Nervous rustling greeted him when he finally rose and took his place at the table’s edge. Judit did as well, facing him across the great intellectual gulf of polished wood, metaphorical blades drawn.
“Premier,” she announced in that rich alto voice, echoing off the far walls effortlessly. “I understand that you require the members of the Loyal Opposition to wait attendance upon you this day. To dance merrily to whatever tune strikes your fancy. I ask you, what could be so important that it required me to cancel an appointment to get my nails done?”
Both back benches erupted in laughter. Judit, unlike her many, more–politically–inclined predecessors, had hired a stand–up comedian as a staff writer. It showed. Q & A was certainly livelier. Some days, it was positively fun.
“Senator Chavarría,” he replied, equally tartly, nodding severely as he did so. “Had I known the stakes of the day, I might have taken it upon myself to hold this news until tomorrow. Certainly, it was not my intent to so badly disrupt your social calendar. The matrons of Ladaux may never forgive me.”
That elicited another round of laughter. It was dashing fun, having someone to rumble with in such a public manner, and yet be able to meet for dinner with the respective spouses and go to the opera together.
That was how things got done.
Tadej let his face grow serious, the opening barbs successfully exchanged. He reached down and opened a briefcase he had left out of sight on his side of the great, wooden wall. From it, he extracted a binder nearly seven centimeters thick.
It made a rewarding thump when he slammed it dow
n onto the countertop, perhaps a touch harder than was appropriate. But the folks at the back of the room needed to know how serious this had gotten.
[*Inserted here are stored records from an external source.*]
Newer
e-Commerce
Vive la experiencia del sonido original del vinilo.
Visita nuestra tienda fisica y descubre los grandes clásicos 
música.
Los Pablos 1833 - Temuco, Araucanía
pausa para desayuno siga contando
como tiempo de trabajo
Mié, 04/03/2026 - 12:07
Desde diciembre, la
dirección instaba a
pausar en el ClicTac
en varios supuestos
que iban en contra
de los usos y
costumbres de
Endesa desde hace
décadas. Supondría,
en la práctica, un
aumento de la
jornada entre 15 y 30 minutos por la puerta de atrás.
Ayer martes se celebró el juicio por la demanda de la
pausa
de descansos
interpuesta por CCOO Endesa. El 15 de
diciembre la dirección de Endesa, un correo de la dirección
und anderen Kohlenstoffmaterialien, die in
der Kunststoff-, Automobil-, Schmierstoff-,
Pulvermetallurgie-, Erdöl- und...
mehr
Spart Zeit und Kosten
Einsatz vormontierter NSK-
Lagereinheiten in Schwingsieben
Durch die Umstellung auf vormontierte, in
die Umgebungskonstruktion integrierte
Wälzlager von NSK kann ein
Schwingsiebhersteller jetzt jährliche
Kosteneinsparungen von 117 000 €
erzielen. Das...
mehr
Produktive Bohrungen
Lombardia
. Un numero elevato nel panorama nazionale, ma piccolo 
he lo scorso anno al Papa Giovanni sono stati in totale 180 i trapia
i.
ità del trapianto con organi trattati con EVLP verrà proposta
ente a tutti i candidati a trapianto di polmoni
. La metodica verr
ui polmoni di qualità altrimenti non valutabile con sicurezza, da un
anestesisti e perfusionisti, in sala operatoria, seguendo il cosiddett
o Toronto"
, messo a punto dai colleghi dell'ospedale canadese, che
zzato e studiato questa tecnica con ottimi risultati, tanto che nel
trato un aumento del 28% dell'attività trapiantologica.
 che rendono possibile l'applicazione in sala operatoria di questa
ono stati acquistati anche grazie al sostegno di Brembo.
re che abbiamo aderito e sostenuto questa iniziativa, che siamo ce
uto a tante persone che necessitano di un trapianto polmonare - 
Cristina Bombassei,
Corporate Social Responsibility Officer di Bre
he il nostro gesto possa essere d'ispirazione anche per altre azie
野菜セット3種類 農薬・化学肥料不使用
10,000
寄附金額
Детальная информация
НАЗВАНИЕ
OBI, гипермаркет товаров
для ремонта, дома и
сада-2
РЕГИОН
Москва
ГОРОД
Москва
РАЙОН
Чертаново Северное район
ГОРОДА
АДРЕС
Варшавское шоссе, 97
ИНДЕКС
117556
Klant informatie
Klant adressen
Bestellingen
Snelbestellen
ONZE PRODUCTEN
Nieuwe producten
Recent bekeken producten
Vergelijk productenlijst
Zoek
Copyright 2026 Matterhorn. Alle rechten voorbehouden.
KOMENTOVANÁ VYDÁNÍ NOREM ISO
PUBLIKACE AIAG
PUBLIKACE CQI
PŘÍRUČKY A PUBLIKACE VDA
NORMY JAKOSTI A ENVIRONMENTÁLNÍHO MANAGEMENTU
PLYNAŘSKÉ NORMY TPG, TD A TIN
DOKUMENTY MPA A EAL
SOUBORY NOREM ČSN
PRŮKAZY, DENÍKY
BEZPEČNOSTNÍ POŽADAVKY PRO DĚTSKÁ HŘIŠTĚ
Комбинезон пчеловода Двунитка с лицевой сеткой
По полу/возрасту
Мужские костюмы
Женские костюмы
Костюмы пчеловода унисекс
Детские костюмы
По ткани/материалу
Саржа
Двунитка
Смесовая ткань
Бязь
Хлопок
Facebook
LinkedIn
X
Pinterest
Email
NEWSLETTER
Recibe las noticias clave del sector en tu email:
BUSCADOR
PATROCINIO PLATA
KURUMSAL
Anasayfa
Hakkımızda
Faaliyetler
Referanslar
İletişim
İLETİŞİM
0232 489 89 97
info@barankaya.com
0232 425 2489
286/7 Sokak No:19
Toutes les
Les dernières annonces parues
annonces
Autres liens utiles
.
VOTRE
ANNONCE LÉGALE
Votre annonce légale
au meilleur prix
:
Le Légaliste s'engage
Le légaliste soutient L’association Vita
Silence rippled outwards like waves. Ominous waves.
“I have recently been forwarded the results of an internal investigation, initiated by Fleet Intelligence, into possible secret dealings between members of this very body and agents of the Fribourg Empire. It is interesting reading.”
Quite interesting. Certain people had let their hatred of Nils Kasum and Jessica Keller get the better of their reason. Tadej had been sitting on this report against future need, hoping that the fools would see the error of their ways and learn.
Apparently that was asking too much.
Treason might be too strong a word. And then again, it might not. It still made a wonderful hammer with which to exact a terrible retribution.
Tadej looked around the chamber until he found the nail he wanted.
Senator Tennerick looked like he had sucked a lemon dry. He might have been better served if he had.
“As with all such investigations,” Tadej continued, letting the rest of the room dangle, “it must, of course, be kept secret at the highest rating. However, I wish to enter it permanently into the private records of the Senate.”
Where it would never be erased, or lost, or forgotten. Where it might even be made public someday, after everyone involved was dead, as such affairs were traditionally handled. These people were politicians, the kinds of people who put their names on buildings. You destroyed them by soiling their legacy. It was like killing their children. Easier, really.
Tadej had a very big hammer.
“After a preliminary review,” he said tartly. “It was my intent that this body should be called on to invoke censure on the Senators implicated, and that their immunity be set aside for the course of the investigation, as I intend to forward a copy of this report to the Grand Justice of the Republic.”
The august body gasped as a whole. Tennerick actually smiled back at him, confident that his own allies in the chamber could successfully block such a move. They might be able to.